Testes -> vas deferens -> median ejaculatory duct

The paired testes are bilateral, sometimes fused at the midline.

Usually composed of many follicles.

There is a progressive maturation of sperm from distal to proximal in the follicle.

There is a germarium at the distal end which appears to have a trophic (nutritive) function. Spermatogonia form packets or cysts of synchronously developing cells.

Three zones of development:

Zone of Growth: the primary spermatogonia divide via mitotic divisions and increase in size to form spermatocytes.
Zone of Maturation and Reduction: spermatocytes divide twice (meiotically) to form spermatids
Zone of Transformation: spermiogenesis occurs (spermatids mature into spermatozoa)

Spermatozoa are usually filamentous. 300µm to over 1 mm in length. Head and tail are approximately same diameter, unlike most mammalian sperm. Sperm head is occupied by the nucleus, acrosome and mitochondrial derivative.

Sperm capacitation: changes in the sperm associated with deposition in the female

The vas deferens usually paired. May be dilated to form the seminal vesicle—a storage organ for spermatozoa.

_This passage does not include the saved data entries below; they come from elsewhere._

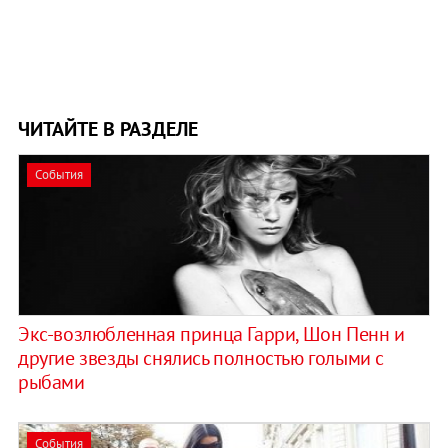
ЧИТАЙТЕ В РАЗДЕЛЕ
События
Экс-возлюбленная принца Гарри, Шон Пенн и
другие звезды снялись полностью голыми с
рыбами
События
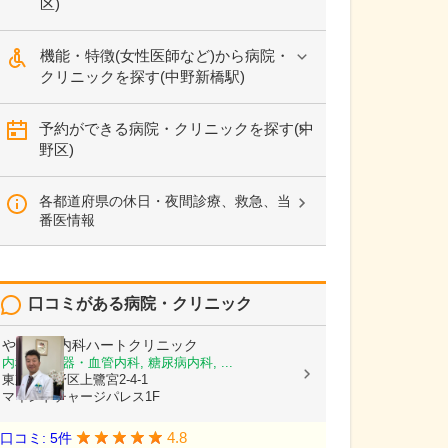
区)
機能・特徴(女性医師など)から病院・
クリニックを探す(中野新橋駅)
予約ができる病院・クリニックを探す(中
野区)
各都道府県の休日・夜間診療、救急、当
番医情報
口コミがある病院・クリニック
やまぐち内科ハートクリニック
内科, 循環器・血管内科, 糖尿病内科, ...
東京都中野区上鷺宮2-4-1
マインドチャージパレス1F
4.8
口コミ: 5件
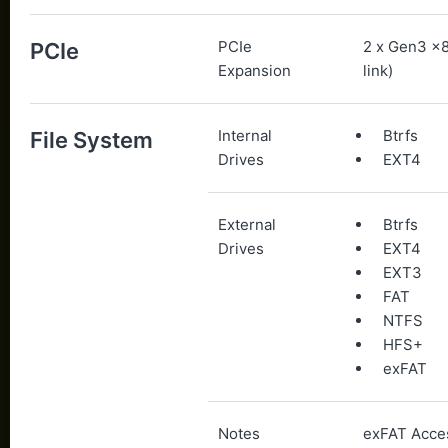
PCIe
2 x Gen3 x8
PCIe
Expansion
link)
Internal
Btrfs
File System
Drives
EXT4
External
Btrfs
Drives
EXT4
EXT3
FAT
NTFS
HFS+
exFAT
Notes
exFAT Acce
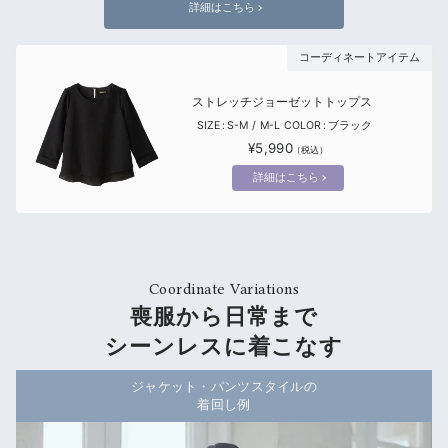
詳細はこちら
ストレッチジョーゼットトップス
SIZE
S-M
M-L
COLOR
ブラック
¥5,990
詳細はこちら
喪服から日常まで
シーンレスに着こなす
ジャケット・パンツスタイルの
着回し例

The ejaculatory duct is ectodermal and cuticle-lined. Often muscularised due to its function as a sperm pump.

Accessory glands of various types are present. They may open into the vas deferens or the ejaculatory duct.

Ectadenia open into the ejaculatory duct, those opening into the vas deferens are mesodermal and called mesadenia.

Some functions of the accessory gland secretions include:

activation of the spermatozoa
spermatophore formation
release of a mating inhibition factor
accelerate oocyte formation
provide nutrition for female.

Small peptides are likely to be the active factors that affect female via her nervous or muscular system, for example, mating inhibition factor, oviposition-stimulating factor.

Generalised male reproductive system

Female Reproductive System

Ovariole-> lateral oviduct -> common oviduct -> vagina (bursa copulatrix)

Ovaries are paired, located in the posterior abdomen, can occupy a large volume of the abdomen in gravid (ready to oviposit) females.

In most insects there are many ovarioles associated with each ovary. However there is variation between species. In Glossina (tsetse) there are 2 ovariole per ovary, in Drosophila 16 per ovary, and in termite queens, over 2000 per ovary. Large number of trachea associated with ovaries to accommodate their high energy demands.

A duct, termed a pedicel, present at the base of each ovariole.

The common oviduct is muscle lined. Frequently it has a muscular expansion called the bursa copulatrix. Can have a role in mating, receiving the aedeagus and secretions from the male (spermatophore, spermatozoa, accessory gland secretions), and/or a role in oviposition, as it is the site of egg fertilisation and coating with female accessory gland secretions.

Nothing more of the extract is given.